Consequences of Actions

 

Discrimination does not know skin colour, it can make anyone its victim. In the short stories “A Teacher’s Reward” by Robert Phillips and “Long, Long After School” by Ernest Buckler, there are two characters who have been victims of discrimination when they were in school. One of them by his teacher, and the other one by other students. People are the product of their surroundings, and when one is being discriminated against or being bullied, it will affect their future in a very negative way –no matter who they may be.

In “A Teacher’s Reward”, Raybe was bullied by his teacher because of his financial conditions, therefore, his classmates would not accept him as a friend. Raybe explains how Miss Scofield treated him too harshly when he was in class because he did not have the money that the other kids had. He would even get blamed for things that he had not done because of the prejudice that existed against him. Raybe explains to Miss Scofield, “Because you picked on me all the time. Made me out worse than I was. You never gave me the chance that the others had… And you always told me I was dirty.
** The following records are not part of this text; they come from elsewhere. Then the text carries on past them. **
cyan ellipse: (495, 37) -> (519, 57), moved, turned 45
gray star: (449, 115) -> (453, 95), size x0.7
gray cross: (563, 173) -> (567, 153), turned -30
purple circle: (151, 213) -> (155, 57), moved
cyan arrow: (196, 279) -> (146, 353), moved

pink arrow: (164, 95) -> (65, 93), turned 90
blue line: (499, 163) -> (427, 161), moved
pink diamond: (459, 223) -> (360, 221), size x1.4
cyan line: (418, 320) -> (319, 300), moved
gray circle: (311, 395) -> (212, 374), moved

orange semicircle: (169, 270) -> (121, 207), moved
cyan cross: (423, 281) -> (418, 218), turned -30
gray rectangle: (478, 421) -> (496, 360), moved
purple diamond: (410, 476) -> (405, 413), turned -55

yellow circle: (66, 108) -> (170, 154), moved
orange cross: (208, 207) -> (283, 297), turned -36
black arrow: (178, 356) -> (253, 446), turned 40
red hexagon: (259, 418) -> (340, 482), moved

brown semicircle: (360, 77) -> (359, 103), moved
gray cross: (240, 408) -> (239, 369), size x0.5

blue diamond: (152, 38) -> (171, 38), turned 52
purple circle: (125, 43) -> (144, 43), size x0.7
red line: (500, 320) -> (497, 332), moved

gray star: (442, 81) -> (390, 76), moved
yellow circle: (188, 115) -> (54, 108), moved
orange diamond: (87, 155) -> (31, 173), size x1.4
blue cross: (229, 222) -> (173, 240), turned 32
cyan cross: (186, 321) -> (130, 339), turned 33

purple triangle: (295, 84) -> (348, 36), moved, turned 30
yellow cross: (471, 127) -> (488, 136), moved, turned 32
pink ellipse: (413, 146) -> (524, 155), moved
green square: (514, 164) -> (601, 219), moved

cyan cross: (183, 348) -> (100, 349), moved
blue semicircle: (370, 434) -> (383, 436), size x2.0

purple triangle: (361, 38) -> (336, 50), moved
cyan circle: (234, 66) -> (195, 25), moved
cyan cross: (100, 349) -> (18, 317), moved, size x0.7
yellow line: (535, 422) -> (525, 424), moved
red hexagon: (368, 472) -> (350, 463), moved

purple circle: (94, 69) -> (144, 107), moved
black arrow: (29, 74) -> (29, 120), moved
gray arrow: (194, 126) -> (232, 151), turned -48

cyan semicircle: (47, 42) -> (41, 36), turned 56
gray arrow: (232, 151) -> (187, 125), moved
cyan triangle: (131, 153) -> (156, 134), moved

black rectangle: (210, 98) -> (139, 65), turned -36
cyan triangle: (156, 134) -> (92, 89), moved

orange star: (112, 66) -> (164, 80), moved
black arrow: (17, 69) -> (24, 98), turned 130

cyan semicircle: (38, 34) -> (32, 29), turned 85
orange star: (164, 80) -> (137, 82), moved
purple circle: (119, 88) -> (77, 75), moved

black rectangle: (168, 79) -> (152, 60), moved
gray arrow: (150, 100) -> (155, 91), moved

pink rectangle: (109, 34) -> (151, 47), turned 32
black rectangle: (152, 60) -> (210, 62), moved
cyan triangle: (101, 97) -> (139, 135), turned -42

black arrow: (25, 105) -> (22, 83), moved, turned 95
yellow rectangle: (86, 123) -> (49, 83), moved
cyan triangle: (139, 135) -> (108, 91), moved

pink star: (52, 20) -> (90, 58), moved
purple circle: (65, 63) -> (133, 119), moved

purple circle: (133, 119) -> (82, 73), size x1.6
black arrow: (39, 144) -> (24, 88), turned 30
Just because my aunt couldn’t keep me in clean shirts like some of the others. You punished me for everything that happened,’’ ( P. 386, Philips). This is evidence that Miss Scofield bullied Raybe. He then goes on,   “The other kids left me out of things because you were always saying I was bad” (P.386, Philips). That means that because of how Miss Scofield treated him, the other kids would not become his friend, and her treatment turned him into an outcast.

In “Long, Long After School”, Wes, the main character is often bullied by other kids because of his skin colour, but unlike Raybe, he had Miss Tretheway as his supporter. There were many times when other kids made fun of Wes, or bullied him because of his skin colour. Like when “[The girl] wouldn’t take my hand. She said ‘Your hands are dirty’” (P. 50,Buckler). This shows that Wes was bullied because of his skin colour. However, unlike Raybe’s teacher, Miss Tretheway was kind to Wes, and would confront the bullies. When Wes was called dirty be the girl, Miss Tretheway said, “‘Why, Marilyn, Wes’s hands are much cleaner than yours. Maybe Wes doesn’t like to get his hands dirty,’” (P.50 Buckler). By defending Wes in situations like that, he made felt more comfortable in his skin, and made the bullies ashamed of themselves. Miss Tretheway kindness, made the other kids’ harsh treatment less hurtful.

Although Wes had Miss Tretheway as his supporter, he did not turn out to have a normal life, just how Raybe did not have a normal life. When Miss Scofield asks Raybe about his occupation he says that he has “been into prison”(P.387Philips). Therefore, it can be concluded that Raybe did not live a normal life, and had become a fugitive. In “Long, Long After School” The Narrator describes Wes as an outcast by saying “I should say that Wes is our local ‘Character’. His tiny house up behind the ball park is furnished with almost nothing but books,” (P. 48, Buckler). When the narrator describes Wes as their “Local Character”, it gives the reader the impression that Wes is not welcomed as a normal person to their communities, therefore he is treated as an outcast. As visible, neither Wes or Raybe did not have a life like the other students had, because they were the victims of discrimination.

At last, it is the people’s treatment that can form a human’s way of living, and if the people around  a person , or at least, most of them do not show love to the person, it will affect their future. Just how Raybe and Wes were bullied in school and none of them turned out to have a normal life because Raybe was thrown in jail, and Wes was known as a weirdo in his town. People need to learn that their actions have consequences. They may not see or feel those consequences in their own life, but other people can become a victim to their cruelness, and it can affect them for their whole lives.